Lesson 2.5

# Lesson 2.5

Introduction

Course Objectives

This lesson will address the following course outcomes:

· 10. Apply quantitative reasoning strategies to solve real-world problems with proportional relationships using whole numbers, fractions, decimals, and percents as appropriate.

Specific Objectives

Students will understand

· the concept of population density as a ratio.

· what is meant by proportional or change based on a constant ratio.

Students will be able to

· estimate between which two powers of 10 a quotient of large numbers lies.

· calculate a unit rate.

· solve a proportion by first finding a unit rate and then multiplying appropriately.

Estimating Densities

Problem Situation: Estimating Population Densities

In this lesson, you will compare the populations of different states.

#1 Points possible: 20. Total attempts: 5

Use the information given below to calculate the population density for each of the states listed, in people per square mile. Round to the nearest tenth.

 State Population Land Area Square Miles Population density people/mi2 Alaska 710,231 571,951 Idaho 1,567,582 82,747 Kentucky 4,339,367 39,728 Louisiana 4,533,372 43,562 Nebraska 1,826,341 76,872 New Hampshire 1,316,470 8,968 New Mexico 2,059,179 121,356 South Dakota 814,180 75,885 Washington 6,724,540 66,544 Wisconsin 5,686,986 54,310

#2 Points possible: 20. Total attempts: 5

The states can be divided up into groups based on their densities.  Determine which of the four given groups each of the states belongs in.

 State Density Group Alaska Idaho Kentucky Louisiana Nebraska New Hampshire New Mexico South Dakota Washington Wisconsin

#3 Points possible: 30. Total attempts: 5

Think about strategies you can use to estimate the population density of the states without using a calculator. Use your strategies to divide these states into one of the four density groups.

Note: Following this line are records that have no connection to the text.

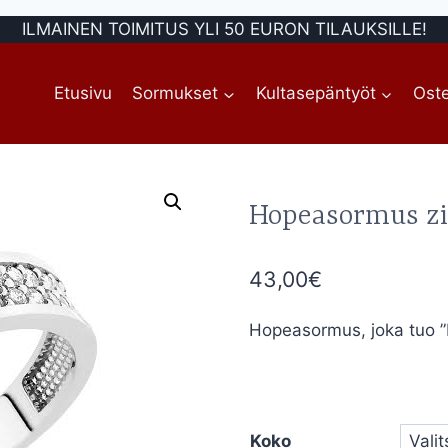
ILMAINEN TOIMITUS YLI 50 EURON TILAUKSILLE!
Etusivu
Sormukset
Kultasepäntyöt
Oste
Hopeasormus zi
43,00
€
Hopeasormus, joka tuo ”bl
Koko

 State Population Land Area Square Miles Density Group Georgia 9,687,653 57,906 Kansas 2,853,118 81,815 Montana 989,415 145,552 Nevada 2,700,551 109,826 New Jersey 8,791,894 7,417 Oregon 3,831,074 95,997 Rhode Island 1,052,567 1,045 South Carolina 4,625,364 30,109 Tennessee 6,346,105 41,217 Wyoming 563,626 97,100

#4 Points possible: 10. Total attempts: 5

Find which state from the previous two problems has the greatest population density.  Hint

State:

Calculate that population density. Round to the nearest tenth.

Population Density:  people/square mile

#5 Points possible: 10. Total attempts: 5

Find which state from the previous problems has the least population density.

State:

Calculate that population density. Round to the nearest tenth.

Population Density:  people/square mile

Scaling Densities

If we knew population density and land area, we could use this to estimate the population.  We’ll explore that in the next few problems.

#6 Points possible: 10. Total attempts: 5

Tacoma, WA has a population of about 200,000 and covers approximately 62 square miles. New York City has a population of about 8.4 million, and covers approximately 469 square miles. If Tacoma had the same population density as New York City, what would the population of Tacoma be (accurate to the nearest hundred thousand)?

Try the problem on your own first. If you are having trouble after 2 tries, we will break it down.

The population of Tacoma would be  people

#7 Points possible: 5. Total attempts: 5

Most of the world outside the United States uses the metric system of measurement, so it is often useful to be able to make comparisons between the American system and the metric system.

Bangladesh has a population density of 1,127 people/square kilometer. 1 kilometer = 0.62 mile.

Suppose you converted the density of Bangladesh to square miles.  Would a square mile contain more people, less people, or the same number of people as a square kilometer?

· More people

· The same number of people

· Less people

#8 Points possible: 5. Total attempts: 5

Which of the following statements is the most accurate description of the relationship between a square kilometer and a square mile?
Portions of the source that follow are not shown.